About the Dataset

RVL-CDIP (Ryerson Vision Lab — Complex Document Information Processing) is a large-scale document image classification dataset containing approximately 400,000 grayscale images across 16 categories:

advertisement, budget, email, file folder, form, handwritten, invoice, letter, memo, news article, presentation, questionnaire, resume, scientific publication, scientific report, specification

The images are split into training (320K), validation (40K), and test (40K) sets.

This tool hosts the full dataset on S3 and provides a browser for viewing images and reviewing label quality.

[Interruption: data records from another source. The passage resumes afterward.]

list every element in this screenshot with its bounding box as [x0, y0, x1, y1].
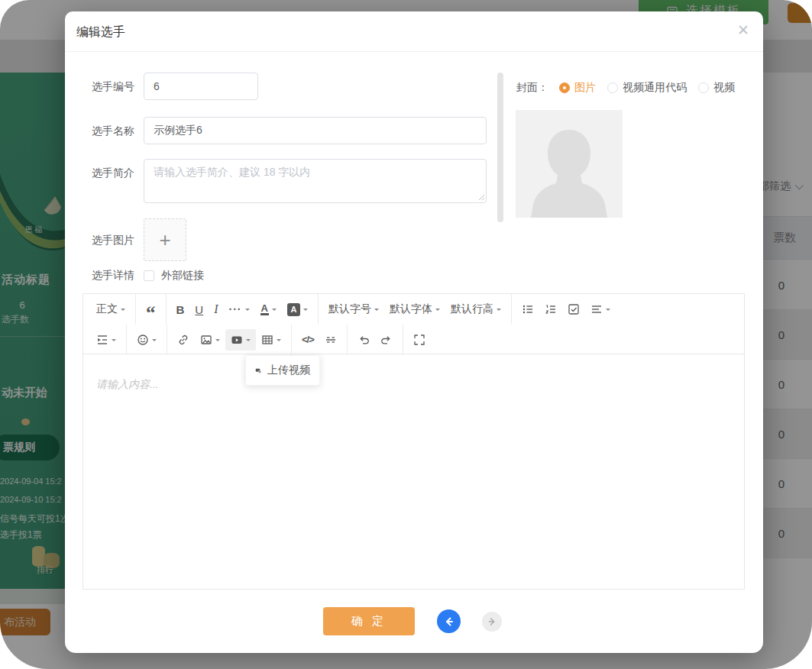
edit-player-modal: 编辑选手 ✕ 选手编号 选手名称 选手简介 选手图片 + 选手详情 外部链接 封… [65, 11, 763, 653]
divider-button[interactable] [319, 329, 342, 351]
player-name-input[interactable] [144, 117, 487, 144]
caret-down-icon [606, 309, 610, 313]
cover-placeholder-image [516, 110, 623, 218]
bullet-list-icon [522, 303, 534, 315]
image-icon [200, 334, 212, 346]
blockquote-button[interactable]: “ [141, 299, 161, 320]
player-image-label: 选手图片 [65, 218, 134, 261]
form-scrollbar[interactable] [497, 73, 503, 222]
editor-placeholder: 请输入内容... [96, 378, 159, 392]
close-icon[interactable]: ✕ [737, 11, 749, 50]
image-dropdown[interactable] [195, 329, 225, 351]
underline-button[interactable]: U [189, 299, 209, 320]
fullscreen-icon [413, 334, 425, 346]
radio-icon [607, 82, 618, 93]
font-size-dropdown[interactable]: 默认字号 [323, 299, 384, 320]
undo-button[interactable] [352, 329, 375, 351]
font-color-icon: A [260, 303, 269, 315]
numbered-list-icon [545, 303, 557, 315]
todo-list-button[interactable] [562, 299, 585, 320]
indent-icon [96, 334, 108, 346]
divider-icon [325, 334, 337, 346]
align-dropdown[interactable] [585, 299, 616, 320]
radio-selected-icon [559, 82, 570, 93]
modal-header: 编辑选手 ✕ [65, 11, 763, 52]
next-player-button[interactable] [482, 612, 502, 632]
font-color-dropdown[interactable]: A [255, 299, 282, 320]
caret-down-icon [435, 309, 440, 313]
cover-section: 封面： 图片 视频通用代码 视频 [516, 81, 735, 95]
cover-option-image[interactable]: 图片 [559, 81, 596, 95]
upload-video-menu-item[interactable]: 上传视频 [245, 355, 320, 386]
editor-toolbar: 正文 “ B U I ··· A [83, 294, 744, 354]
cover-option-video-code[interactable]: 视频通用代码 [607, 81, 687, 95]
paragraph-style-dropdown[interactable]: 正文 [91, 299, 131, 320]
todo-list-icon [568, 303, 580, 315]
bold-button[interactable]: B [171, 299, 190, 320]
italic-button[interactable]: I [209, 299, 223, 320]
video-dropdown[interactable] [225, 329, 256, 351]
font-family-dropdown[interactable]: 默认字体 [384, 299, 445, 320]
fullscreen-button[interactable] [408, 329, 431, 351]
emoji-icon [137, 334, 149, 346]
player-detail-label: 选手详情 [65, 269, 134, 283]
previous-player-button[interactable] [437, 609, 461, 633]
caret-down-icon [246, 339, 251, 344]
player-number-label: 选手编号 [65, 73, 134, 100]
table-icon [261, 334, 273, 346]
undo-icon [357, 334, 370, 346]
caret-down-icon [374, 309, 379, 313]
link-button[interactable] [172, 329, 195, 351]
caret-down-icon [303, 309, 308, 313]
modal-title: 编辑选手 [76, 11, 125, 52]
bullet-list-button[interactable] [516, 299, 539, 320]
player-name-label: 选手名称 [65, 117, 134, 144]
indent-dropdown[interactable] [91, 329, 121, 351]
player-intro-textarea[interactable] [144, 159, 487, 203]
caret-down-icon [497, 309, 501, 313]
emoji-dropdown[interactable] [131, 329, 162, 351]
rich-text-editor: 正文 “ B U I ··· A [82, 293, 745, 590]
caret-down-icon [112, 339, 116, 344]
image-upload-button[interactable]: + [144, 218, 186, 261]
arrow-left-icon [443, 616, 455, 628]
redo-button[interactable] [375, 329, 398, 351]
caret-down-icon [245, 309, 250, 313]
more-styles-dropdown[interactable]: ··· [224, 299, 255, 320]
cover-option-video[interactable]: 视频 [698, 81, 735, 95]
app-window: 选择模板 恩福 活动标题 6 选手数 动未开始 票规则 2024-09- [0, 0, 812, 669]
redo-icon [380, 334, 393, 346]
align-icon [590, 303, 603, 315]
table-dropdown[interactable] [256, 329, 286, 351]
video-icon [231, 334, 243, 346]
highlight-color-dropdown[interactable]: A [282, 299, 313, 320]
upload-video-icon [255, 364, 261, 377]
person-silhouette-icon [516, 110, 623, 218]
link-icon [177, 334, 189, 346]
cover-label: 封面： [516, 81, 548, 95]
player-number-input[interactable] [144, 73, 258, 100]
caret-down-icon [121, 309, 125, 313]
player-intro-label: 选手简介 [65, 159, 134, 186]
caret-down-icon [152, 339, 157, 344]
external-link-checkbox[interactable] [144, 270, 154, 281]
external-link-label: 外部链接 [161, 269, 204, 283]
caret-down-icon [277, 339, 281, 344]
radio-icon [698, 82, 709, 93]
highlight-color-icon: A [287, 303, 300, 316]
numbered-list-button[interactable] [539, 299, 562, 320]
code-block-button[interactable]: </> [296, 329, 319, 351]
caret-down-icon [272, 309, 277, 313]
arrow-right-icon [487, 616, 497, 627]
line-height-dropdown[interactable]: 默认行高 [445, 299, 506, 320]
editor-content-area[interactable]: 请输入内容... [83, 355, 744, 590]
caret-down-icon [215, 339, 220, 344]
confirm-button[interactable]: 确 定 [323, 607, 415, 635]
plus-icon: + [159, 228, 170, 252]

Some images have been annotated with error corrections where the original label was found to be incorrect or ambiguous.


Using the Browser

Filters

Use the dropdown menus at the top of the browse page to narrow results:

  • Split — Show only train, val, or test images.
  • Original Label — Filter by the label assigned in the original dataset.
  • Correctness — Show images marked as correct, incorrect, or unknown.
  • Mixed — Show images that contain content from multiple categories.
  • Mixed With / Fixed Label — Further filter by the secondary category or corrected label.

Click Apply to update results. Filters combine with AND logic.

Viewing Images

Click any thumbnail to open a detail view showing the full-size image and its metadata (label, split, correctness, notes). If editing is enabled, you can update the correctness flag, fixed label, and mixed status from this view.

Pagination

Results are shown 48 per page. Use the page controls at the bottom to navigate.